I am back from church. It is noon on Sunday and the hammering has ceased. The carpenter is done. I look out my window, a shrine stares back at me. Rain has given way to sunshine. Blinding rays bounce off the corrugated zinc covering the shrine. Everybody has one in this city in this country. Along my street, like every other street in Lagos, shrines litter compounds. Small ones, big ones and very big ones. Men and women and businesses and even the government build them daily without knowing. The shrines are built in compounds in a nondescript corner—that is well in the nature of shrines. Behind doors, bush paths, deep in the forest, river banks—humans always give gods a respectable distance.
This new shrine looks old already. Same architecture from life so distant, it is almost like it never existed. Before fraudulent prophets/pastors grew faster than mushrooms on decaying wood, we had fathers and grandfathers that could see beyond the razzmatazz of polyester suits, clip-on ties and megaphones powered by Ever Ready batteries. They were priests in their homestead; every household had one and a shrine to manage. Some shrines were made in honour of deities; others were altars of remembrance for founders of entities. Whites go to cemeteries to throw roses at gravestones of departed loved ones. Africans say prayers to theirs at shrines erected in memory of the departed. Through the diligent work of colonial/missionary masters, Okonkwo became the devil and St. Michael Peter became our angel. Chaplets replaced amulets and pamphlets became semi-permeable membranes via which our brains osmosised western beliefs.
This Lagos shrine is not different from that of yesterday which lined the village paths I walked. This particular shrine reminds me of Okosun Onogun’s, the blacksmith, shrine. By virtue of his profession, he was the high priest of the iron god—Ogun. His small shrine was built away from his workshop, the gulag of many dogs, Ogun’s favourite beverage maker. All day, you could hear the striking of iron on metal as he fashioned hoes and cutlasses and knives for villagers. Onogun could hold red-hot iron with bare hands because, as we were told, Ogun had given him power over burns. Ever so often, he performed his priestly role by pouring Ogun’s diesel of dog’s blood on the shrine. More power. Sometimes, when we dared to stare hard at the interior of Onogun’s shrine, built with wood and corrugated zinc, we saw heaps of stained metal. Beside a very old dane gun and retired hoes and cutlasses devoid of wooden handles, new gods of Western origin found themselves into the shrine—spark plugs, a motorcycle petrol tank, bicycle chains, and a rusted exhaust pipe to show the universality of Ogun. As children, on our way to catechism or Mass, we made a sign of the cross and held tight to our rosaries as we raced past Onogun’s fearsome shrine. What frightened us most was not the caked blood of dogs that lost their lives to Ogun, but the pictures of such shrines painted by our catechist and reverend fathers. Last time I went to the village, Okosun Onogun has long gone and his shrine had taken the colour of used generator oil.
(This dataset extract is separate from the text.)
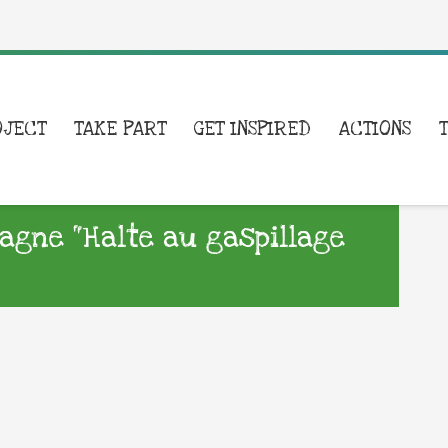
OJECT
TAKE PART
GET INSPIRED
ACTIONS
agne “Halte au gaspillage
The shrine the carpenter built is for my generator, Nigeria’s new god. Every household has one, a house to house these new gods, like old shrines in my village. Pepper sellers and barbers have generators. Factories and manufacturers have generators. The House of Assembly and Senate have generators. The Presidency and the President have generators—the new god of Nigeria. They come in different sizes, as gods are wont to, and in Nigeria size matters. To stroke egos and make manhood swell to supernatural proportions especially. Big jeep. Big houses. Big country. Big failure. So we buy bigger and bigger generators and build bigger shrines for them, as we seek more power.
The acquisition of generators is the beginning of light. For long we have been thrown into perpetual darkness by our “Power Sector” and there is nothing any government can do about it but worship generators as well. Every Nigerian must seek his or her own power and therefore must worship generators. Even PHCN offices worship generators. Small and mega-churches worship these new gods or else the pastor’s loudspeakers would fall silent—like the relics of Onogun’s shrine. Dogs’ blood has been replaced with diesel and engine oil—no more barbaric sacrifices you would say. But that is because you have never visited the Niger Delta, where the oil comes from to see what and who are dying in place of dogs.
I drag my generator (only 7kva, a small god compared to my neighbour’s earth-moving one) out of its box to the shrine, clean it and give it the desired anointing with petrol and oil. As Onogun the blacksmith sought remote power from his shrine by offering it sacrifices and incantations, I seek power from my generator which came with a remote. I mutter a short prayer by the shrine and beg God to let the generator generate power.